#### About this task:
Scan the entries below line by line and state how many lines contain the string "Ihrer", giving only the number.

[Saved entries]
◆ ◆ ◆ ◆ ◆ ◆ ◆

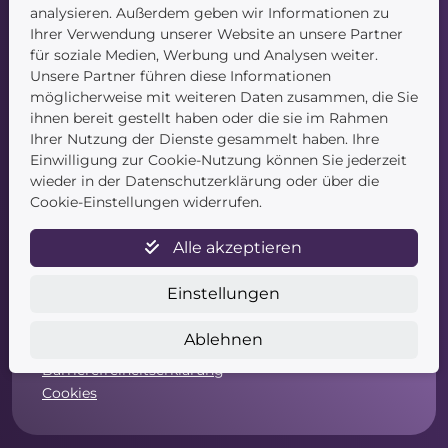
Kontakt
analysieren. Außerdem geben wir Informationen zu
Ihrer Verwendung unserer Website an unsere Partner
für soziale Medien, Werbung und Analysen weiter.
Unsere Partner führen diese Informationen
möglicherweise mit weiteren Daten zusammen, die Sie
ihnen bereit gestellt haben oder die sie im Rahmen
Ihrer Nutzung der Dienste gesammelt haben. Ihre
Einwilligung zur Cookie-Nutzung können Sie jederzeit
Service
wieder in der Datenschutzerklärung oder über die
Cookie-Einstellungen widerrufen.
Newsletter
Datenschutz
Alle akzeptieren
Unsere AGB
Widerruf
Einstellungen
Widerrufsformular
Zahlung & Versand
Ablehnen
Impressum
Barrierefreiheitserklärung
Cookies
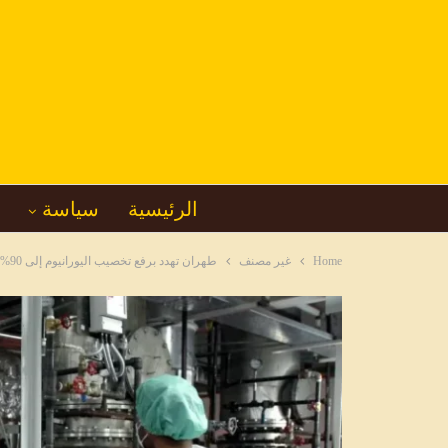
الرئيسية
سياسة
Home
غير مصنف
طهران تهدد برفع تخصيب اليورانيوم إلى 90% حال تعرضها لهجوم جديد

◆ ◆ ◆ ◆ ◆ ◆ ◆

#### Output of the exercise:
2